We are still on Dolby Drive. Must be sometime in late 1968 or early 1969. That's my mom, Bettie Jean, and my brother Brian. Mom was smoking Camel non-filters. My dad made two matching lamps from the legs of an ornate dining room table he had scavenged. I think The Thermometer moved to the left.  The world is now in living color. 

March, 1970, Rygate Drive, Reynoldsburg, Ohio. My beautiful sister with big hair. My older brother, Timothy was home on leave from serving as a paratrooper in Vietnam.  My mom and little brother. The chalk sketch on the wall above them was a profile of me done at the Cedar Point theme park in Sandusky, Ohio.

Christmas, 1971. I was 15 and spoiled like a week old banana. I think this was our Roundelay Road home in Reynoldsburg.
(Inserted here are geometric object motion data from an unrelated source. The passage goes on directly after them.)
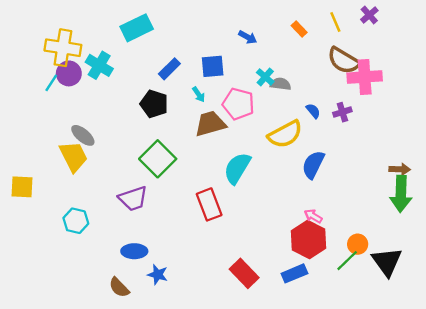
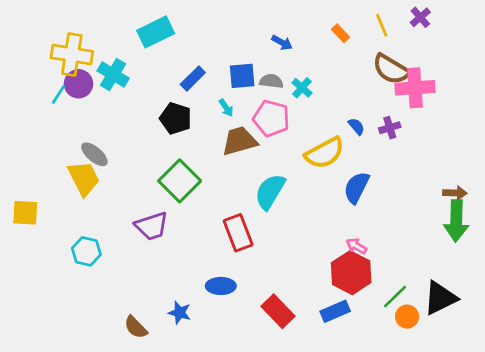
gray semicircle: (280, 84) -> (271, 81), moved
orange circle: (358, 244) -> (407, 317), moved
blue ellipse: (134, 251) -> (221, 286), moved
black triangle: (387, 262) -> (440, 298), turned 40

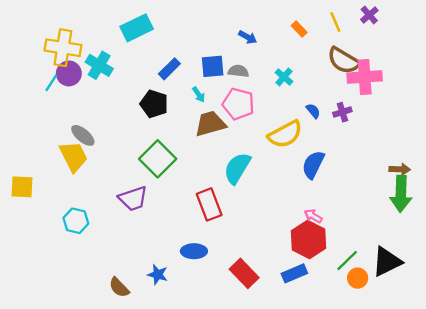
cyan cross: (302, 88) -> (284, 77), moved

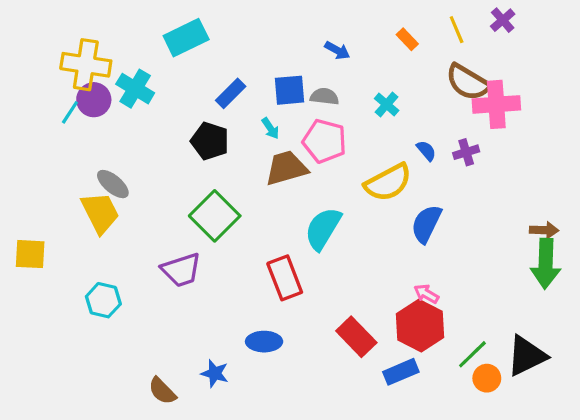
red rectangle: (244, 273) -> (356, 337), moved

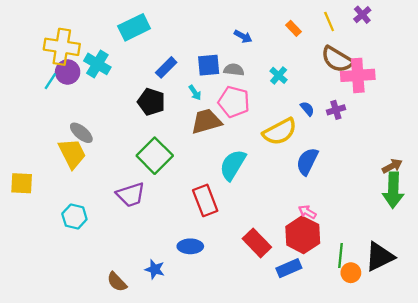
brown arrow: (544, 230) -> (392, 166), turned -30
green line: (472, 354) -> (341, 256), turned -40

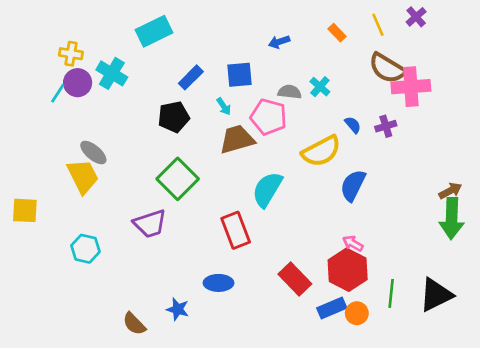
blue arrow: (243, 36) -> (279, 42), turned 132
yellow cross: (62, 47) -> (71, 54), size x0.6
gray semicircle: (234, 70) -> (290, 92), moved
black pentagon: (151, 102) -> (174, 117), turned -30
orange circle: (351, 273) -> (357, 313), moved

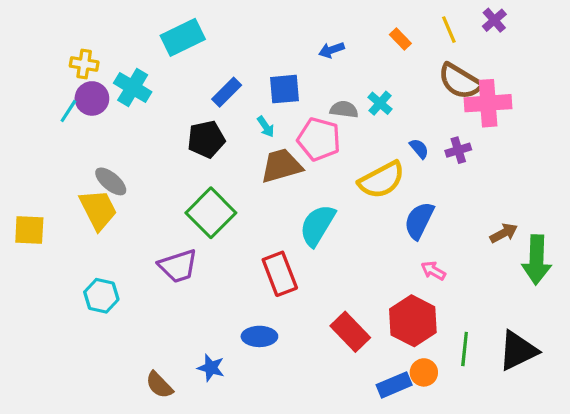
brown arrow: (450, 191) -> (504, 233), moved
yellow square: (25, 210) -> (29, 230), moved
pink arrow: (353, 243) -> (433, 271), moved
blue rectangle: (332, 308) -> (394, 385), moved

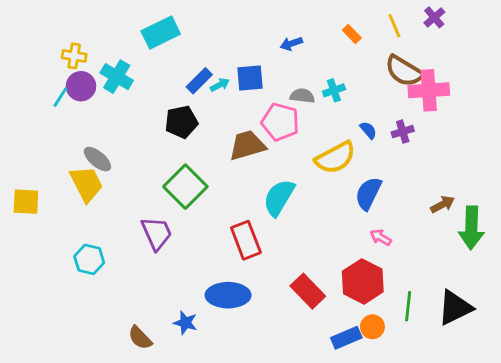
cyan cross: (380, 103) -> (334, 90), turned 30
cyan arrow: (266, 127) -> (220, 85), moved, turned -84
purple trapezoid: (178, 266) -> (157, 233), turned -96
blue ellipse: (259, 336) -> (228, 295), size x1.4

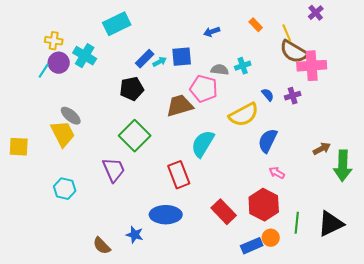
yellow line: (394, 26) -> (287, 33), moved

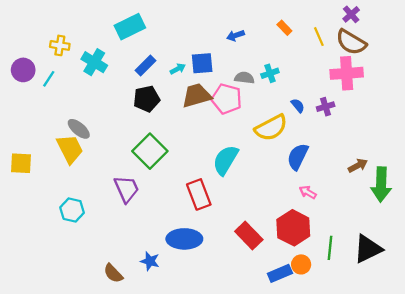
brown semicircle: (294, 52) -> (351, 42), moved
blue rectangle: (145, 59) -> (145, 65), moved
purple circle: (59, 63) -> (23, 70), moved
brown trapezoid: (180, 106) -> (197, 96), moved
There's another camel but not the smokeable kind.  And one of dad's lamps still peaks out frame left. 

Approximately autumn of 1973. I'm heading out to audition for a role in the movie Saturday Night Fever. This is definitely our Roundelay Road home. An electric coo coo clock? What the what? This is the last photo I have from the history of The Thermometer. 



June 2022. Here, The Thermometer is on my wall in Florida, 62 years later. It's certainly had a rich life. I'm glad it can't talk. It's true that they don't make things now like they used to because this thermometer still works just fine. It's currently 79 degrees. I think I'll to leave it to the National Weather Service in my will.  Just one of life's oddities.